The PTI’s share is not enough to form a governing majority. But it is enough to plunge Pakistan into extended coalition bargaining and, possibly, more of the chaos it has experienced since Mr. Khan was ousted as prime minister in 2022, after falling out with the country’s generals. For the entirety of Pakistan’s 76-year history, the army has ruled either directly or behind the scenes, propelling or undermining civilian governments as it saw fit. This time, it may have miscalculated.
In Pakistan, no elected prime minister has ever completed a full term, and civilians have been careful not to confront the country’s ultimate authorities — at least not directly. Yet after Mr. Khan was pushed out, he grew more defiant, criticizing the military brass and calling his supporters to mass protests, some of which turned violent.
The army detained party leaders, raided their homes and harassed their relatives. Many, under apparent coercion, denounced the PTI and distanced themselves from Mr. Khan. Journalists came under censorship orders to avoid mentioning the party or its embattled leader.
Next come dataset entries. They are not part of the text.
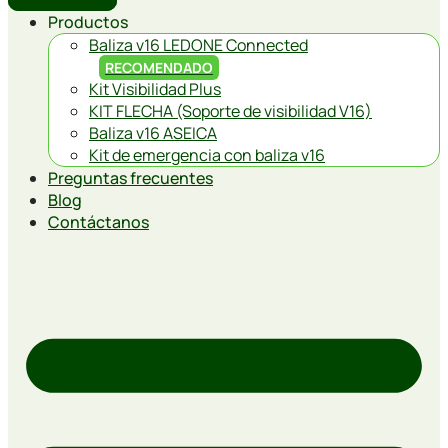
Productos
Baliza v16 LEDONE Connected
RECOMENDADO
Kit Visibilidad Plus
KIT FLECHA (Soporte de visibilidad V16)
Baliza v16 ASEICA
Kit de emergencia con baliza v16
Preguntas frecuentes
Blog
Contáctanos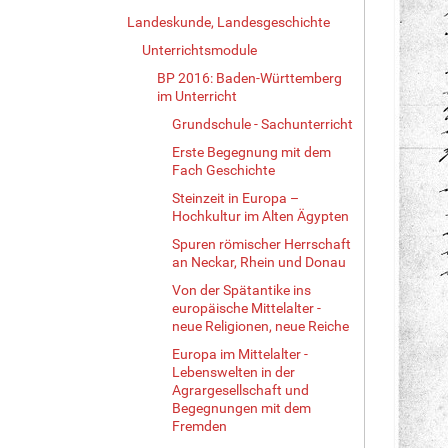
Landeskunde, Landesgeschichte
Unterrichtsmodule
BP 2016: Baden-Württemberg
im Unterricht
Grundschule - Sachunterricht
Erste Begegnung mit dem
Fach Geschichte
Steinzeit in Europa –
Hochkultur im Alten Ägypten
Spuren römischer Herrschaft
an Neckar, Rhein und Donau
Von der Spätantike ins
europäische Mittelalter -
neue Religionen, neue Reiche
Europa im Mittelalter -
Lebenswelten in der
Agrargesellschaft und
Begegnungen mit dem
Fremden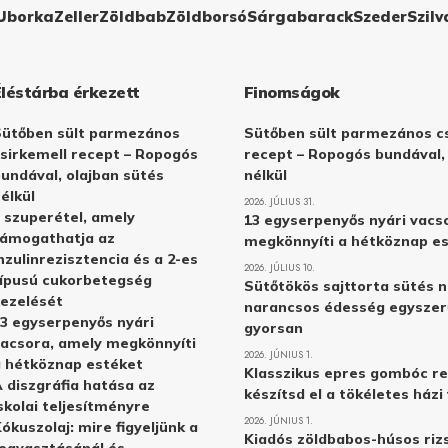
Uborka
Zeller
Zöldbab
Zöldborsó
Sárgabarack
Szeder
Szilv
Éléstárba érkezett
Finomságok
Sütőben sült parmezános
Sütőben sült parmezános cs
sirkemell recept – Ropogós
recept – Ropogós bundával,
undával, olajban sütés
nélkül
élkül
2026. JÚLIUS 31.
 szuperétel, amely
13 egyserpenyős nyári vacs
támogathatja az
megkönnyíti a hétköznap e
nzulinrezisztencia és a 2-es
2026. JÚLIUS 10.
ípusú cukorbetegség
Sütőtökös sajttorta sütés n
ezelését
narancsos édesség egyszer
3 egyserpenyős nyári
gyorsan
acsora, amely megkönnyíti
2026. JÚNIUS 1.
 hétköznap estéket
Klasszikus epres gombóc re
 diszgráfia hatása az
készítsd el a tökéletes ház
skolai teljesítményre
2026. JÚNIUS 1.
ókuszolaj: mire figyeljünk a
Kiadós zöldbabos-húsos rizs
ogyasztásánál és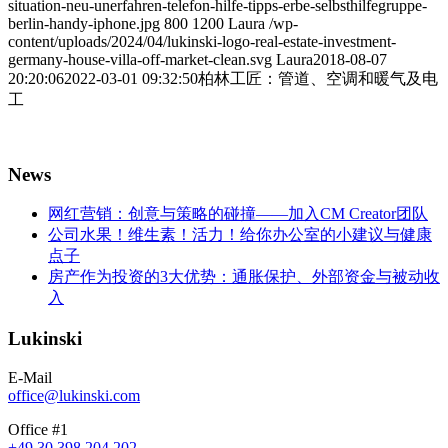
situation-neu-unerfahren-telefon-hilfe-tipps-erbe-selbsthilfegruppe-
berlin-handy-iphone.jpg
800
1200
Laura
/wp-
content/uploads/2024/04/lukinski-logo-real-estate-investment-
germany-house-villa-off-market-clean.svg
Laura
2018-08-07
20:20:06
2022-03-01 09:32:50
柏林工匠：管道、空调和暖气及电
工
News
网红营销：创意与策略的碰撞——加入CM Creator团队
公司水果！维生素！活力！给你办公室的小建议与健康
点子
房产作为投资的3大优势：通胀保护、外部资金与被动收
入
Lukinski
E-Mail
office@lukinski.com
Office #1
+49 30 398 204 202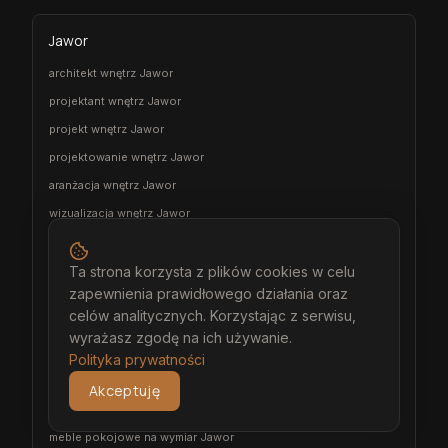
Jawor
architekt wnętrz Jawor
projektant wnętrz Jawor
projekt wnętrz Jawor
projektowanie wnętrz Jawor
aranżacja wnętrz Jawor
wizualizacja wnętrz Jawor
meble na wymiar Jawor
stolarz Jawor
Ta strona korzysta z plików cookies w celu
zapewnienia prawidłowego działania oraz
kuchnia na wymiar Jawor
celów analitycznych. Korzystając z serwisu,
szafa na wymiar Jawor
wyrażasz zgodę na ich używanie.
garderoba na wymiar Jawor
Polityka prywatności
wiatrołap na wymiar Jawor
Akceptuję
meble łazienkowe na wymiar Jawor
meble pokojowe na wymiar Jawor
Moreover, PTI was barred from using its ubiquitous symbol, a cricket bat, on the ballot — a heavy blow in a country where more than a third are illiterate.
Critics, rightly, called the election one of the least credible in Pakistan’s history. Yet despite these efforts (or perhaps because of them), it became one of the most competitive. For the first time, the army’s preferred candidate, in this case Nawaz Sharif of the Pakistan Muslim League, or PML-N, failed to win a plurality, coming a distant second with about 75 seats. In an ironic twist, Mr. Sharif was pushed out as prime minister in 2017 after he himself lost the army’s favor. Initially, the generals saw in Imran Khan a kindred spirit but soon found his persistent popularity, freewheeling foreign policy and lack of deference first irritating and then intolerable.
As prime minister, Mr. Khan had also increasingly tilted against the United States in global affairs, frustrating the Biden administration. After Russia’s invasion of Ukraine, Mr. Khan, disgracefully, visited Russian President Vladimir Putin in Moscow.. Meanwhile, it became hard to avoid the impression of American apathy toward Pakistani democracy, or what was left of it. In response to a question about human rights amid the pre-election crackdown, the State Department meekly noted that “there are areas for improvement that we would welcome in Pakistan.”
On election day itself, mobile networks were shut down for long stretches, with poll results delayed, inviting suspicions of vote tampering. On Friday, the State Department condemned “attacks on media workers, and restrictions on access to the Internet and telecommunication services” and called for claims of election interference to be “fully investigated.” Statements are just that, however, and the Biden administration must — in the critical days and weeks ahead — send a clear, consistent message to Pakistan’s military leaders that any attacks on the integrity of the democratic process will come with consequences for the U.S.-Pakistan relationship.
Whatever coalition government is cobbled together, most likely headed by Mr. Sharif with support from other anti-PTI parties, it will struggle for legitimacy. Against considerable odds, Pakistan’s voters registered growing distrust of the army and its proxies at the ballot box. With Pakistan’s economy in shambles and dependent on an International Monetary Fund emergency bailout, more instability is the most likely outcome.
It is a lesson that the United States has often learned the hard way, and often too late: Strongmen in foreign nations promise both reliability and order. But long-term stability rarely comes through military interference in politics. In the case of Pakistan, the army’s unwillingness to cede control to civilians — or voters — has created a fundamentally broken politics. This election is a reminder.